Though more attention is paid to pollution by cars, buildings today account for a third of U.S. energy use, 30 percent of greenhouse gas emissions and 30 percent of raw material use. Americans spend 90 percent of their time indoors.
But unlike other so-called green products -- such as hybrid cars and compact fluorescent lightbulbs -- some green buildings are little more energy-efficient than traditional structures. Yet they manage to earn a coveted certification from the U.S. Green Building Council, a leading, private environmental organization.
While there are no tax credits or other obvious financial incentives to seek official green status, builders value the official certification for several reasons.
In an era where marketers use the eco-friendly moniker to sell everything from face creams to blue jeans, tenants may favor an environment that's been singled out as more energy-efficient and healthy. Certified green developers get a front-of-building plaque that announces them as good corporate citizens.
"Birkenstocks and beads have been replaced with the whiff of real money," says Auden Schendler, environmental affairs director for Aspen Skiing Co. and an early adopter of green building. He has recently become a critic of the Green Building Council, saying its certification program doesn't guarantee buildings are energy efficient.
Schendler and others are expressing skepticism as the Green Building Council's main certification program gains support from deep-pocketed builders such as the federal government, states, major corporations and institutions.
California, Washington and Arizona have all promised that new state buildings will meet the group's standards. Major automakers such as Toyota Motor Co., General Motors Corp. and Ford Motor Co. have or are building such buildings. Wal-Mart Stores Inc. opened a certified green store in July and PNC Financial Services Group Inc. is rolling out green bank branches.
More than 20,000 building professionals have passed the Green Building Council's accreditation test. But the high enthusiasm doesn't match the slow adoption rate: only around 300 buildings have been certified, and 3,000 are in the pipeline.
Around 8 percent of buildings that sign up for the official green designation drop out of the certification process along the way.
Certification can cost anywhere from $30,000 to $150,000 for the administration and paperwork. Builders must keep records of where they procure materials and do tests on building systems to ensure they perform as advertised. They also must pay the Green Building Council around $3,000 in fees.
Seeing the green designation go to the Coke Can -- as well as certain new court houses, schools and high-rises -- has some supporters of the nascent green building movement questioning the award's validity.
At issue is the Green Building Council's checklist system that certifies projects as green. Some critics say the system gives too much weight to certain easy tasks, while giving the same weight to much more expensive ones.

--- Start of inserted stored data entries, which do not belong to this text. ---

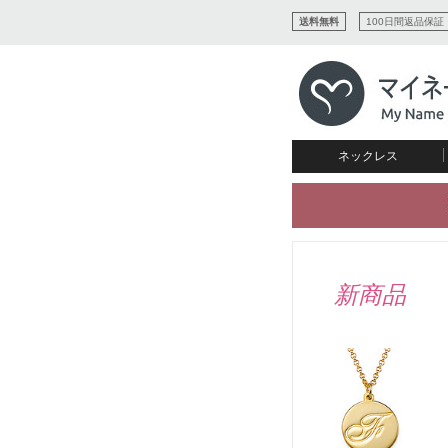
送料無料
100日間返品保証
ネックレス
すべてコレクションを見る
リング
愛を表すコレクション
ネームプレビュー
マザーズ
ブレスレット
刻印ジュエリー
カップル
ネームネックレス
愛のブレスレット
イニシャルジュエリー
メンズ
キャリーネームネックレス
インフィニティ コレクショ
彼女への贈り物
ギフトコレクション
プチネームネックレス
誕生石コレクション
新商品
花嫁
バーネックレスコレクション
写真入りネックレス
ディスクとサークルのコレク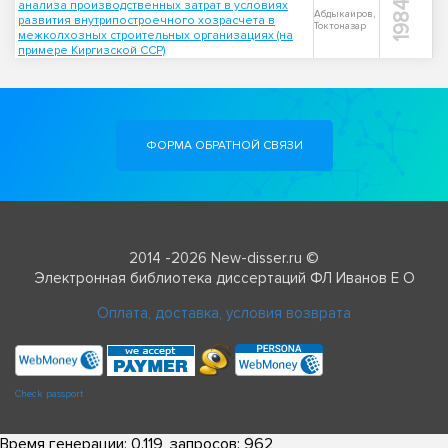
анализа производственных затрат в условиях
1984
Абдыкаиров,
развития внутрипостроечного хозрасчета в
Токтоназар
межколхозных строительных организациях (на
примере Киргизской ССР)
ФОРМА ОБРАТНОЙ СВЯЗИ
2014 -2026 New-disser.ru ©
Электронная библиотека диссертаций ФЛ Иванов Е О
Оплата, доставка, условия возврата
Check passport
Время генерации: 0.119, запросов: 962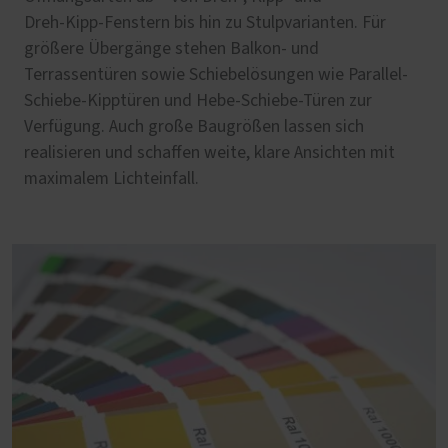
Dreh‑Kipp‑Fenstern bis hin zu Stulpvarianten. Für
größere Übergänge stehen Balkon‑ und
Terrassentüren sowie Schiebelösungen wie Parallel-
Schiebe-Kipptüren und Hebe-Schiebe-Türen zur
Verfügung. Auch große Baugrößen lassen sich
realisieren und schaffen weite, klare Ansichten mit
maximalem Lichteinfall.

The council is proud of the enthusiasm it has generated among developers, but acknowledges the certification program needs improvement. The group says updates are in development.
Under the current system, buildings get points for "green" features on the list, such as water management or use of natural sunlight. Builders get one point for installing a $350 bike rack or an electric-vehicle recharging station that few might use. They score the same one point, however, for promising to obtain 5 percent of the building's energy from renewable sources such as wind or solar power. To win a green seal from the council, a building needs to earn 26 from a total of 69 possible points.

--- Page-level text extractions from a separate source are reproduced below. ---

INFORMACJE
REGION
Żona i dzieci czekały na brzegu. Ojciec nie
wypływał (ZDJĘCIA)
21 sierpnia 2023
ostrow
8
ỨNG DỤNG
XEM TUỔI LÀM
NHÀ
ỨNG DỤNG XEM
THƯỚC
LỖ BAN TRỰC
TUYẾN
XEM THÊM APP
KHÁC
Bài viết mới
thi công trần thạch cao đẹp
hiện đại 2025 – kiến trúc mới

Rafael Pelli, a principal with Cesar Pelli & Associates, the architects of the Goldman building, notes that the inexpensive task of putting metal floor grates at the entrance to reduce particulate matter in the air is worth one point. But only two points are given for increasing the efficiency of the heating and cooling system by 10 percent -- something that can cost tens of thousands of dollars, depending on the size of the building.

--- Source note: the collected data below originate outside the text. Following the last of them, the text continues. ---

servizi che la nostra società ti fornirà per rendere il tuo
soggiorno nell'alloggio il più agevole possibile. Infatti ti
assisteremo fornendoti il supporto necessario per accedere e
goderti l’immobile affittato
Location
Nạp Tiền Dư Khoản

On the one hand, Pelli lauds the Green Building Council's program as a "remarkable advancement," and says part of its success is that it has broadened the definition of green building beyond simple energy efficiency. But he also says the program is "rather cumbersome" and "needs to be made better," especially in the way it gives weight to certain building features.
Pelli declined to comment directly on the Coke Can. A Goldman Sachs spokesman said the company is pleased that the Coke Can has been recognized by the Green Building Council, and that it is "committed to energy efficiency and the environment."
Schendler of Aspen Skiing cites a ski lodge restaurant he built several years ago. Constructed in 1999, the restaurant was among the first projects to meet the Green Building Council's certification standards. Though the restaurant did reduce outdoor lighting to mitigate light pollution and used native grass outside instead of sod, it didn't do much in the way of energy efficiency.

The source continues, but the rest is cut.